Sollten die heutigen Christen sich an diesen Drohworten messen, werden sie ihrem Untergang nicht entgehen. Wieviel Elend und Schrecken gibt es auf dieser Welt – und die barmherzigen Christen schauen unberührt darüber hinweg? Es schreit zum Himmel, zu welcher Kaltherzigkeit die Gläubigen fähig sind, um die angebliche Reinheit ihrer verdorbenen Seelen zu beweisen.
Für das Maß ihrer Verwüstung der Menschheit haben sie so wenig Worte wie für das Maß ihrer Verwüstung der Natur. Nach vorne mit frommen Gesichtern, nach hinten mit stinkendem Müll.
Spahn ist nur Repräsentant der führenden Partei Deutschlands. Fehlerchen darf er sich endlos erlauben, denn nach der Beichte kommt er tiefengereinigt in die böse Welt zurück – und beginnt das Spiel von vorne.
Auch die SPD hatte ihre frommen und pazifistischen Winkel. Inzwischen ist längst alles verflogen, weder haben sie noch Marx geschweige Jesus, aber sie bemühen sich, die klerikale Dominanz durch Gleichgültigkeits-Grimassen à la Scholz auszugleichen. Bei Klingbeil sind vollends alle Spuren verloren gegangen. Er ist nur noch maschineller Funktionär, sonst nichts.
Das Christentum hatte die erstaunliche Fähigkeit, durch dialektische Allverwendbarkeit die Eroberung der Welt zu exekutieren.
Der christliche Westen denkt nicht daran, den 2000-jährigen Streit zwischen Jerusalem und Athen zur Kenntnis zu nehmen. Die frommen Amerikaner ohnehin nicht, sie fühlten sich als Christen, die einige Anleihen im heidnischen Athen machten. Das war’s.
Im Übrigen verachten sie das alte verrottete Europa. Nur in schwierigen Zeiten, etwa in der Auseinandersetzung mit totalitären Deutschen, ließen sie verstärkt einige demokratische Zitate aus der athenischen Demokratie zu.

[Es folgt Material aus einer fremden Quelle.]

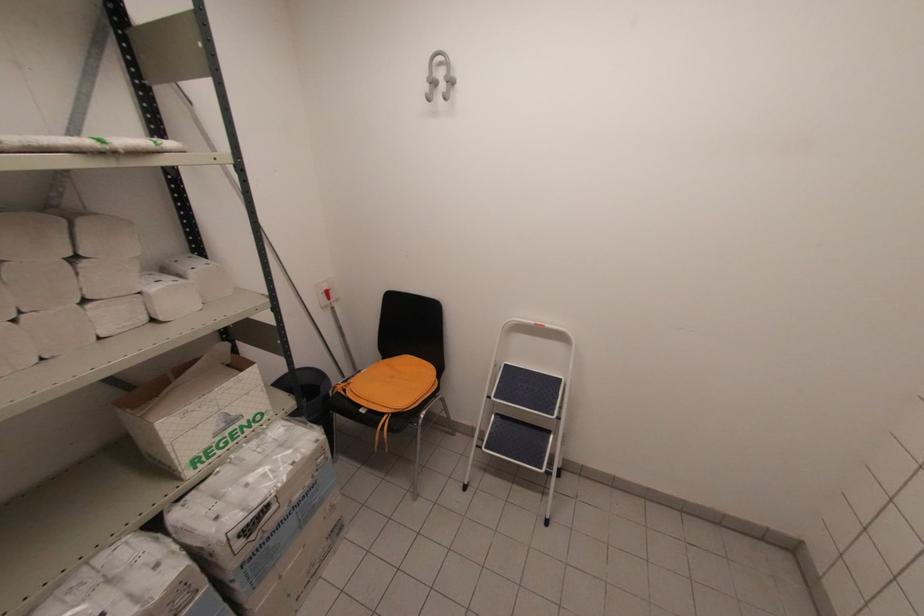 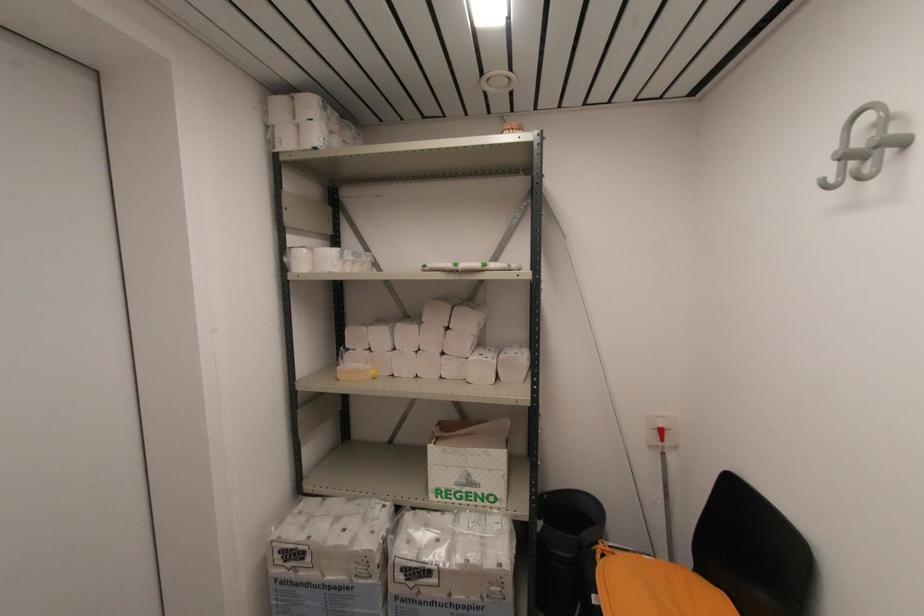 The point at (349, 384) is marked in the first image. Where is the corresponding point in the second image?

(614, 554)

Heute haben sie diese graecophile Wendung längst wieder ins biblisch Verhängnisvolle zurückgedreht. Heute kennen sie das Reich des Guten – und das Reich des Bösen, durch einen unendlichen Graben getrennt. Punktum.
Peter Singer hat diese verhängnisvolle Rechristianisierung seit Reagan und Dabbelju Bush trefflich geschildert.

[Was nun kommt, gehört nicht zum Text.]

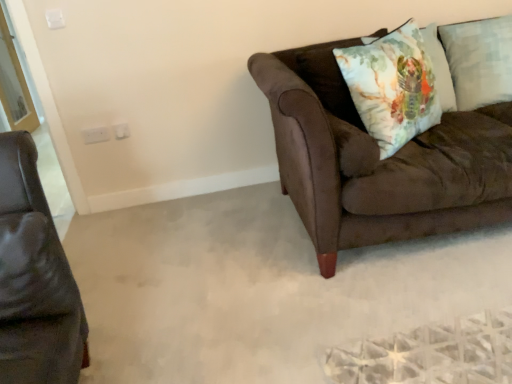 Question: From a real-world perspective, is watercolor fabric pillow at upper right above or below brown leather armchair at left?

Choices:
 (A) below
 (B) above

Answer: (B)

Question: Is watercolor fabric pillow at upper right to the left or to the right of brown leather armchair at left in the image?

Choices:
 (A) right
 (B) left

Answer: (A)

Question: Which object is the farthest from the light blue textured pillow at upper right, the first pillow positioned from the right?

Choices:
 (A) floral cotton cushion at upper right, which is the first pillow in left-to-right order
 (B) watercolor fabric pillow at upper right
 (C) suede brown couch at right, the 2th studio couch positioned from the left
 (D) matte black leather couch at left, marked as the second studio couch in a right-to-left arrangement
 (E) brown leather armchair at left

Answer: (D)

Question: Based on their relative distances, which object is nearer to the light blue textured pillow at upper right, the first pillow positioned from the right?

Choices:
 (A) transparent glass screen door at upper left
 (B) matte black leather couch at left, the first studio couch in the left-to-right sequence
 (C) watercolor fabric pillow at upper right
 (D) suede brown couch at right, which is the 2th studio couch in front-to-back order
 (E) brown leather armchair at left

Answer: (D)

„Bushs Herz gehört Jesus. Als der Krieg mit dem Irak bevorstand, las er täglich in der Bibel. Er betet auch täglich. Er glaubt an einen „göttlichen Plan, der alle menschlichen Pläne hinter sich lässt“. Er nennt Freiheit den „Plan des Himmels für die Menschheit“. Umfragen zeigen, dass die Amerikaner wesentlich religiöser sind als die Menschen jedes anderen Landes. In Europa gehen weniger als 20% der Menschen mindesten einmal wöchentlich in die Kirche, in den USA sind es 47%. Etwa 94% der Amerikaner glauben an Gott, 89% an den Himmel, 72% an die Hölle und den Teufel. In den USA hat die Religion größere Aussichten, die Gesellschaft zu verändern, als in jedem anderen entwickelten Land.“ (Der Präsident des Guten und Bösen)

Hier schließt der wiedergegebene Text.